Marvell sees a backplane of the vehicle network as one of the first places where 1000BASE-T1 will find its home.
Tan explained that a vehicle today consists of several separate domains, including Infotainment, Advanced Driver Assistance System (ADAS) and control domains. Each uses different dedicated interfaces and pre-defined connectivity technologies. “The missing link in connecting those different domains has been a low-latency, high-speed bus,” said Tan. The single-pair gigabit Ethernet based on the 1000BASE-T1 spec can fill the gap, he explained.
Another place where the use of 1000BASE-T1 chips makes sense is in connecting multiple cameras inside a vehicle.
Tan said vehicles today use two types of camera connectivity – one for vision applications and another for machine analysis.
Typically, carmakers accept compressed video for the vision apps, but not where computer vision analysis is required. That’s why, for the latter, LVDS (Low-voltage differential signaling) is still the preferred connectivity for transferring uncompressed video data.

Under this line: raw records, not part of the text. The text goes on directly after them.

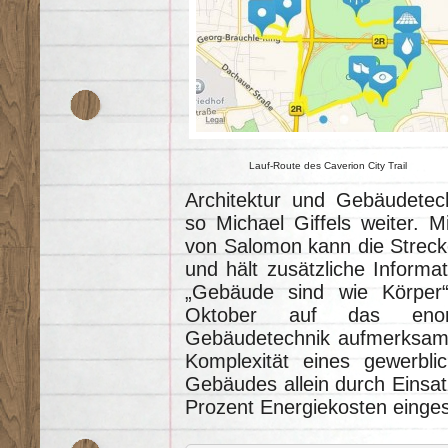
Lauf-Route des Caverion City Trail
Architektur und Gebäudetec
so Michael Giffels weiter. M
von Salomon kann die Streck
und hält zusätzliche Informat
„Gebäude sind wie Körper“
Oktober auf das enor
Gebäudetechnik aufmerksam
Komplexität eines gewerblic
Gebäudes allein durch Einsat
Prozent Energiekosten einge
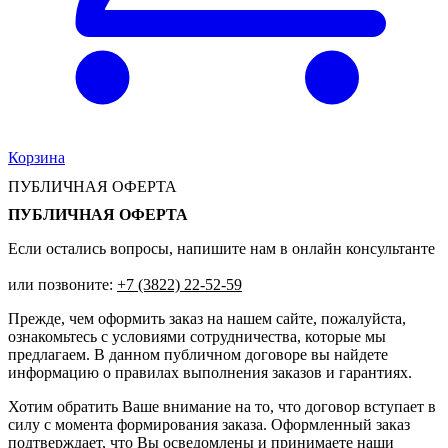
Корзина
ПУБЛИЧНАЯ ОФЕРТА
ПУБЛИЧНАЯ ОФЕРТА
Если остались вопросы, напишите нам в онлайн консультанте
или позвоните:
+7 (3822) 22-52-59
Прежде, чем оформить заказ на нашем сайте, пожалуйста,
ознакомьтесь с условиями сотрудничества, которые мы
предлагаем. В данном публичном договоре вы найдете
информацию о правилах выполнения заказов и гарантиях.
Хотим обратить Ваше внимание на то, что договор вступает в
силу с момента формирования заказа. Оформленный заказ
подтверждает, что Вы осведомлены и принимаете наши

Because uncompressed HD video needs more than 100 Megabit per second, even the 100BASE-T1 solution, at 100Mbps, requires video compression. The result is image degradation, and latency caused by the compression algorithm could add latency, said Marvell, limiting applications for Ethernet.
In contrast, at 1 Gigabit per second, “little or no compression is required.” The 1000BASE-T1 chips can support higher quality image transport for machine vision, HD console and instrument cluster. Marvell’s 88Q2112, based on 1000BASE-T1 spec, enables the transport of uncompressed 720p30 camera video, and supports multiple [compressed] HD video streams with up to 4K resolution, said Tan.
Unlike LVDS that is a point-to-point serial connectivity, the automotive Gigabit Ethernet implemented in a module can handle multiple video streams from the growing number of cameras inside cars, Tan explained.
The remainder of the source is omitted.